How to create scatter plots, bar charts, and line charts with two axes in Matplotlib.

Understand database schemas that are organised by primary and foreign keys.

How to merge DataFrames that share a common key

# Import Statements

In [None]:
import pandas as pd
import matplotlib.pyplot as plt
import numpy as np

# Data Exploration

**Challenge**: How many different colours does the LEGO company produce? Read the colors.csv file in the data folder and find the total number of unique colours. Try using the [.nunique() method](https://pandas.pydata.org/pandas-docs/stable/reference/api/pandas.DataFrame.nunique.html?highlight=nunique#pandas.DataFrame.nunique) to accomplish this.

In [None]:
colors_df = pd.read_csv("./data/colors.csv")
colors_df.head()

In [None]:
colors_df.tail()

In [None]:
colors_df["name"].nunique()  # how many unique number of colors we have.

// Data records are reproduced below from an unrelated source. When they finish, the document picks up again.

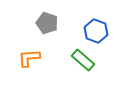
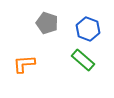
blue hexagon: moved 8 px left, 2 px up
orange L-shape: moved 5 px left, 6 px down
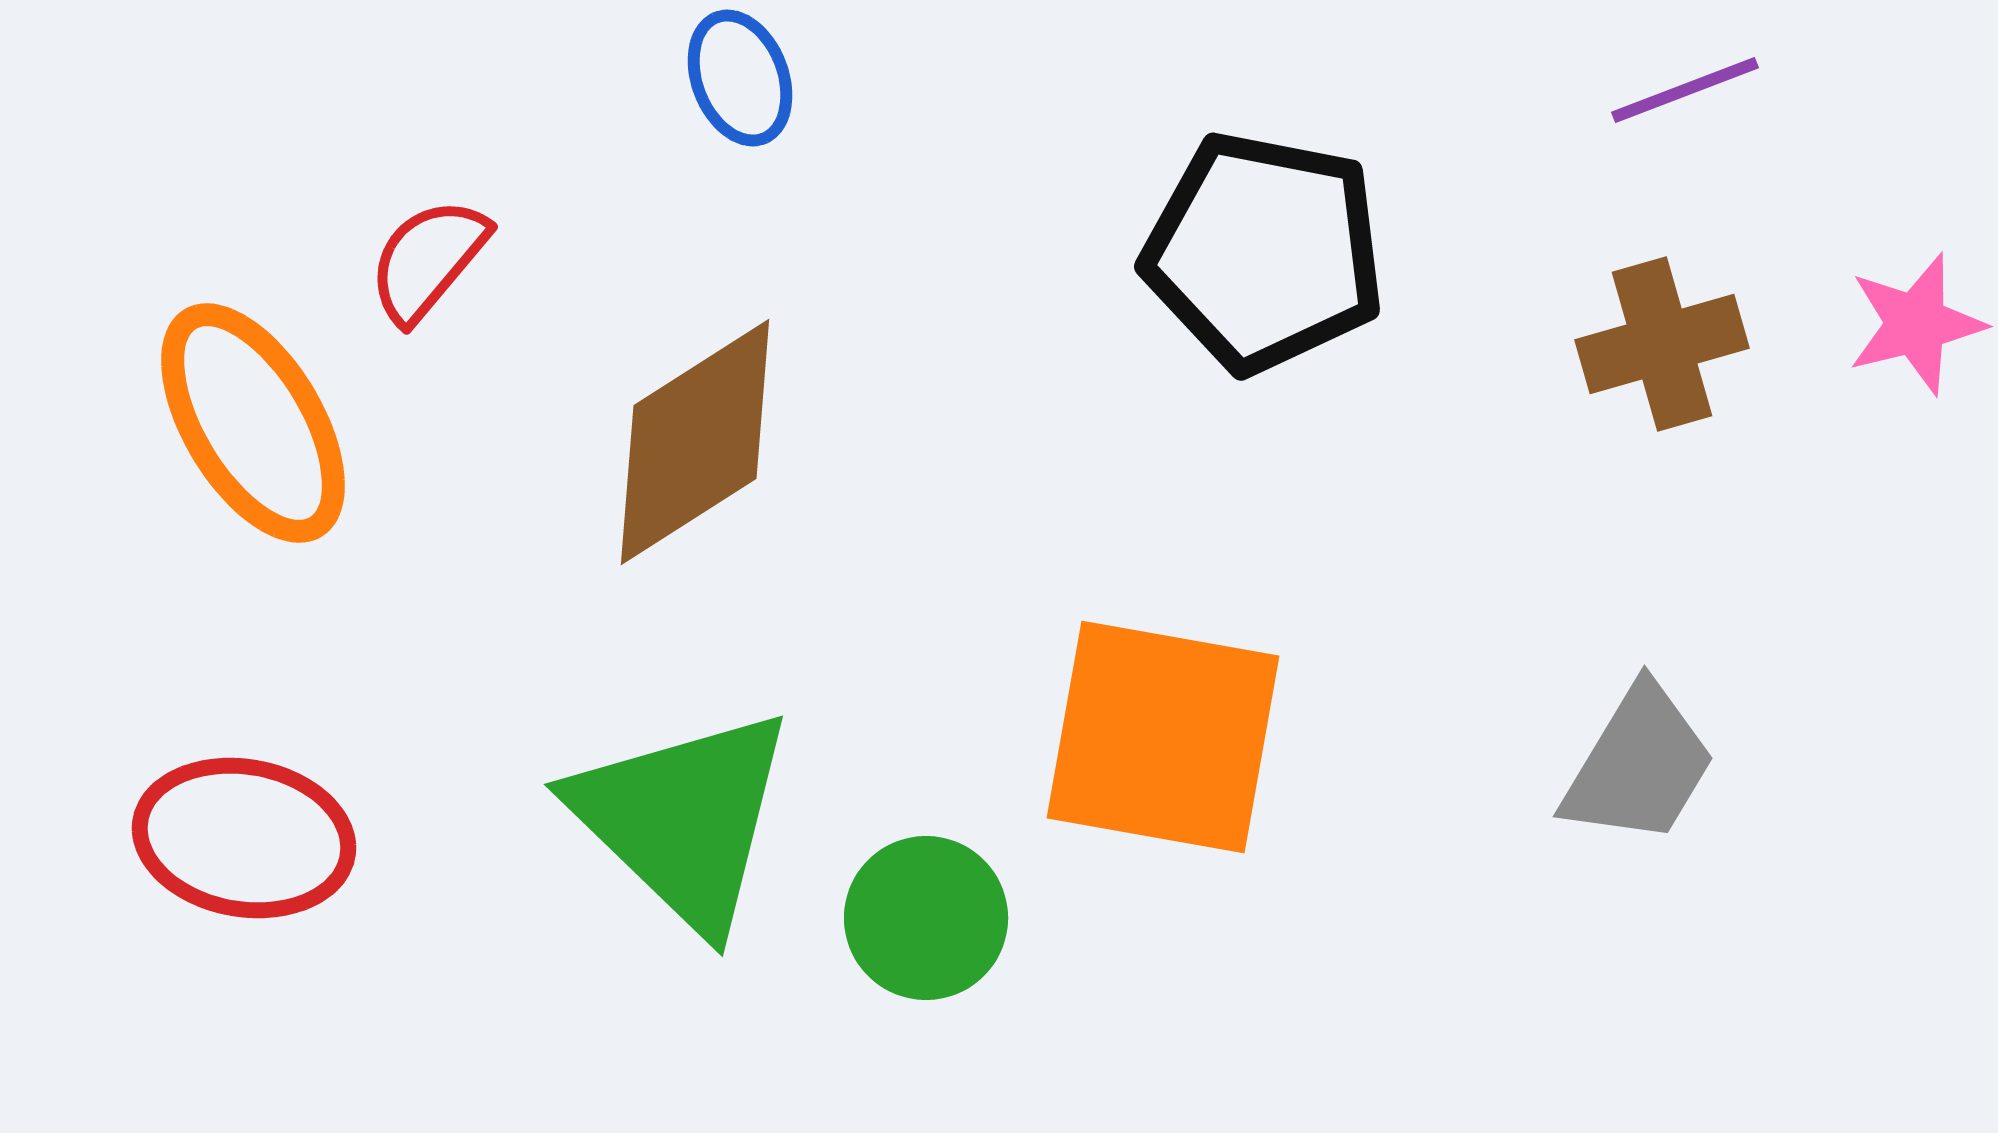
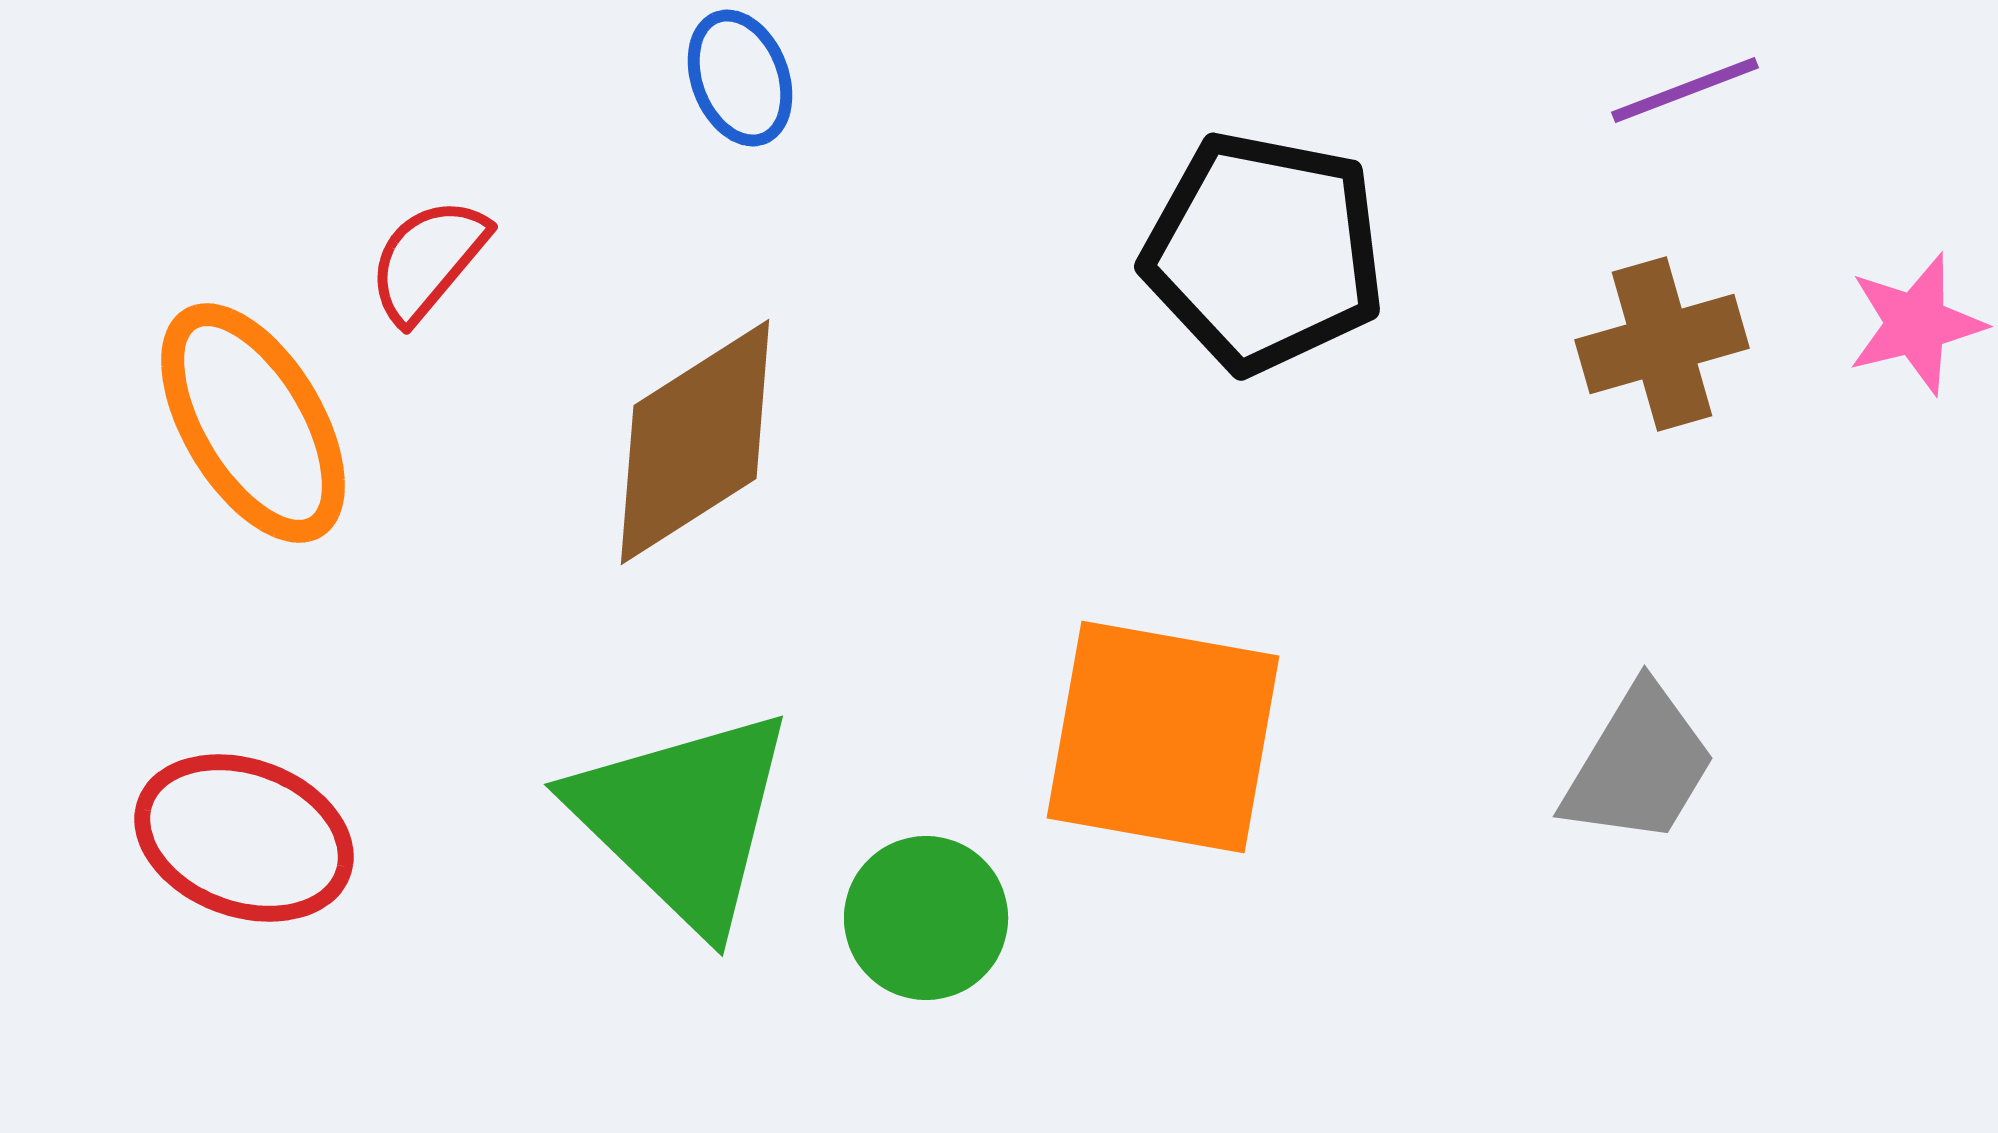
red ellipse: rotated 10 degrees clockwise
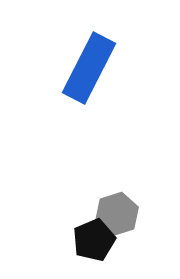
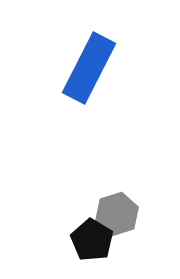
black pentagon: moved 2 px left; rotated 18 degrees counterclockwise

**Challenge**: Find the number of transparent colours where <code>is_trans == 't'</code> versus the number of opaque colours where <code>is_trans == 'f'</code>. See if you can accomplish this in two different ways.

In [None]:
colors_df["is_trans"].value_counts()
# OR 
# colors_df.groupby("is_trans").count()

### Understanding LEGO Themes vs. LEGO Sets

Walk into a LEGO store, and you will see their products organised by theme. Their themes include Star Wars, Batman, Harry Potter and many more.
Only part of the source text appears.